Hiranyakashipu était le roi des démons. Le seigneur Vishnu avait tué le frère de Hinanyakashipu parce qu'il terrorisait les dieux et les déesses. En conséquence, Hiranyakashipu voulait se débarrasser du Seigneur Vishnu et maintenir les autres Dieux sous sa coupe. Il dit à ses soldats d'écraser quiconque adorerait Vishnu, mais Vishnu protégeait ses dévots. Hiranyakashipu se dit « Il faudra que je me mesure aux pouvoirs de Vishnu pour régner sur les trois mondes. »

Il se mit donc à pratiquer des tapas (austérités sévères). Tandis qu'il était à ses pratiques, les dieux mirent à sac sa cité et détruisirent son palais. On envoya l'épouse de Hiranyakashipu à l'ermitage du Sage Narada. Elle attendait un enfant. Narada lui enseigna la religion et la gloire du Seigneur Vishnu. La reine apprit de Narada que le Seigneur Vishnu était l'âme de toutes les choses créées et qu'il était présent partout. Prahlad, l'enfant qu'elle portait fut également nourri de ce savoir.

Cependant, les austérités de Hiranyakashipu plurent au Seigneur Brahma qui dit: « Lève toi Hiranyakashipu. « Je t'accorderai tout ce que tu me demanderas. » Hiranyakashipu dit: « Je demande à n'être tué ni par un homme, ni par un animal, ni par une arme ni sans arme, ni de jour ni de nuit, ni à l'intérieur ni dehors, ni sur terre ni au ciel. Accorde moi de régner sans partage sur le monde matériel. » Le Seigneur Brahma lui accorda ce qu'il demandait.

Hiranyakashipu ramena alors son épouse dans sa cité et c'est là que naquit Prahlad. Fort de ses nouveaux pouvoirs, Hiranyakashipu reprit les hostilités à l'encontre de Vishnu et de Ses disciples. Il déclara: « Personne ne me surpasse. Je suis le Seigneur des trois mondes. Et en tant que tel, j'entends qu'on m'adore. »

Entre temps Prahlad grandissait, Hiranyakashipu le chérissait comme la prunelle de ses yeux. Il demanda à Prahlad : « Mon fils dis-moi : Qu'y a t-il de mieux à faire dans la vie? » A cette question Prahlad répondit : « C'est de renoncer au monde et de chercher refuge auprès du Seigneur Vishnu. »

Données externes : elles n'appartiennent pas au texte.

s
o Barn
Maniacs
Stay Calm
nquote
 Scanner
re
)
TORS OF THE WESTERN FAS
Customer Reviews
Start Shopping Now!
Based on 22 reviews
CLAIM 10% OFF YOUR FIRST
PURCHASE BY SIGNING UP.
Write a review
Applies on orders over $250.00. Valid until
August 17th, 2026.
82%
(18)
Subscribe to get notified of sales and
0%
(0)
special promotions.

En entendant cela, Hiranyakashipu se mit à rire. Il prit à part le maître de son fils pour lui dire « Surveille-le de près. Je pense que les disciples de Vishnu l'influencent en secret. Ne le quitte pas des yeux! »

Plusieurs mois passèrent, son maître annonça : « Prahlad, je pense que tu es maintenant prêt à te présenter devant ton père. » Quand on le présenta à son père, Hiranyakashipu lui demanda : « Tu es resté longtemps auprès de ton Guru! Qu'as-tu appris? » Prahlad répondit calmement : « J'ai appris que pour tout le monde la meilleure chose à faire, c'est d'adorer le Seigneur Vishnu. »

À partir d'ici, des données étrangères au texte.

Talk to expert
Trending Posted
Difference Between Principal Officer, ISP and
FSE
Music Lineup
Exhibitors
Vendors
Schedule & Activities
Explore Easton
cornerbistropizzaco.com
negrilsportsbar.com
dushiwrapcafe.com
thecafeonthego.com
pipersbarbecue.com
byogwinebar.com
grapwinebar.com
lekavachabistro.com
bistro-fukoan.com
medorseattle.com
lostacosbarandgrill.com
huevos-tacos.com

Quand Hiranyakashipu entendit sa réponse, il entra dans une grande colère : « O maudit soit cet enfant! Qui t'a enseigné de telles perversités? » Sans s'émouvoir, Prahlad répondit : « C'est le Seigneur Vishnu. Il se révèle à tous ses dévots. »

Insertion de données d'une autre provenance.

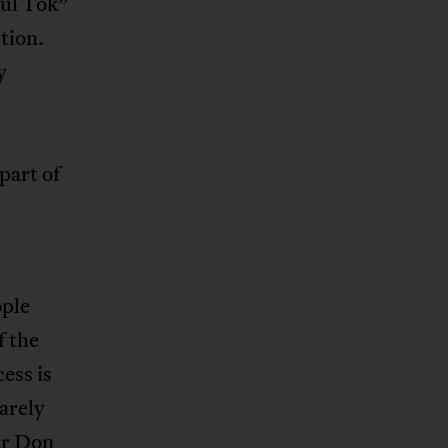
bul Tok”
tion.
y
part of
ople
f the
ess is
barely
ar Don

En entendant cela, Hiranyakashipu hurla de colère : « Cet enfant doit cesser de vivre! Emmenez-le et mettez-le à mort! Faites périr cet ennemi d'entre les plus vils qui s'est caché sous les traits de mon fils. Empoisonnez-le, tuez-le dans son sommeil, mais faites qu'il meure! »

Les soldats attaquèrent Prahlad tandis qu'il méditait sur le Seigneur Vishnu, mais leurs armes ne purent toucher Prahlad. On envoya des serpents contre lui, mais leur venin perdit tout pouvoir. De puissants éléphants furent incapables de le piétiner. On le poussa du haut d'une falaise, mais Prahlad en sortit indemne.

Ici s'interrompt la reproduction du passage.